## Activity:
Every line in the listing that holds "poeta" counts once; state the total and nothing more.

## Exercise input:
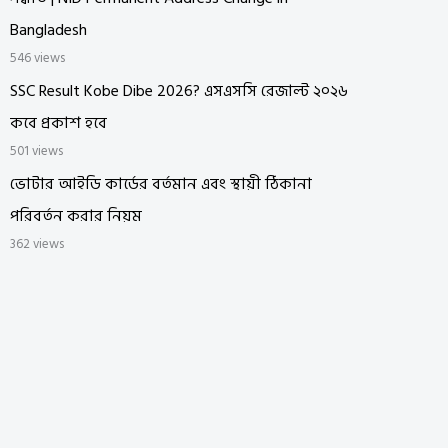
Bangladesh
546 views
SSC Result Kobe Dibe 2026? এসএসসি রেজাল্ট ২০২৬
কবে প্রকাশ হবে
501 views
ভোটার আইডি কার্ডের বর্তমান এবং স্থায়ী ঠিকানা
পরিবর্তন করার নিয়ম
362 views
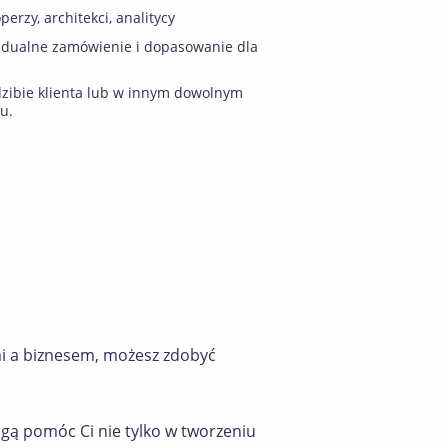
perzy, architekci, analitycy
idualne zamówienie i dopasowanie dla
zibie klienta lub w innym dowolnym
u.
mi a biznesem, możesz zdobyć
ogą pomóc Ci nie tylko w tworzeniu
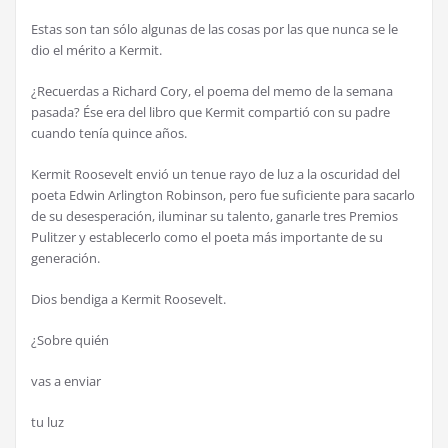
Estas son tan sólo algunas de las cosas por las que nunca se le
dio el mérito a Kermit.
¿Recuerdas a Richard Cory, el poema del memo de la semana
pasada? Ése era del libro que Kermit compartió con su padre
cuando tenía quince años.
Kermit Roosevelt envió un tenue rayo de luz a la oscuridad del
poeta Edwin Arlington Robinson, pero fue suficiente para sacarlo
de su desesperación, iluminar su talento, ganarle tres Premios
Pulitzer y establecerlo como el poeta más importante de su
generación.
Dios bendiga a Kermit Roosevelt.
¿Sobre quién
vas a enviar
tu luz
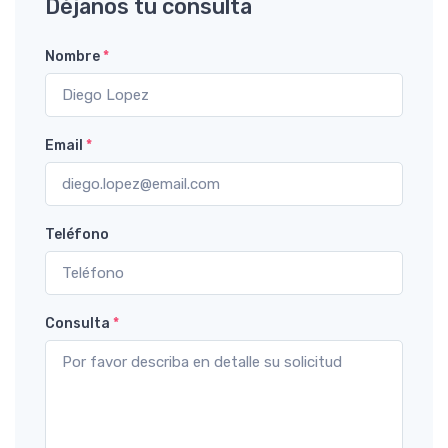
Déjanos tu consulta
Nombre
*
Email
*
Teléfono
Consulta
*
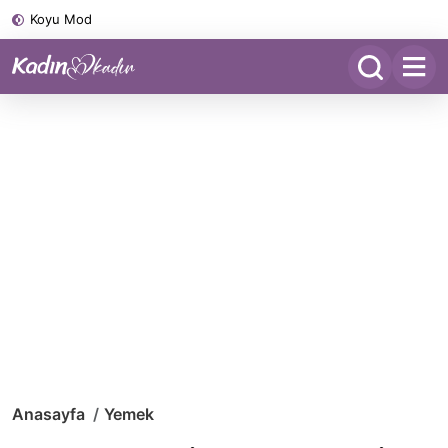
Koyu Mod
Anasayfa
Yemek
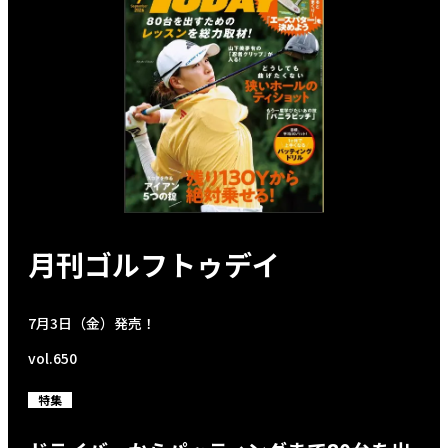
月刊ゴルフトゥデイ
7月3日（金）発売！
vol.650
特集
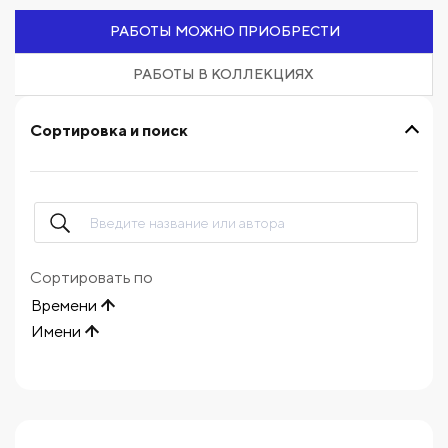
РАБОТЫ МОЖНО ПРИОБРЕСТИ
РАБОТЫ В КОЛЛЕКЦИЯХ
Сортировка и поиск
Сортировать по
Времени
Имени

## Solution to the exercise:
2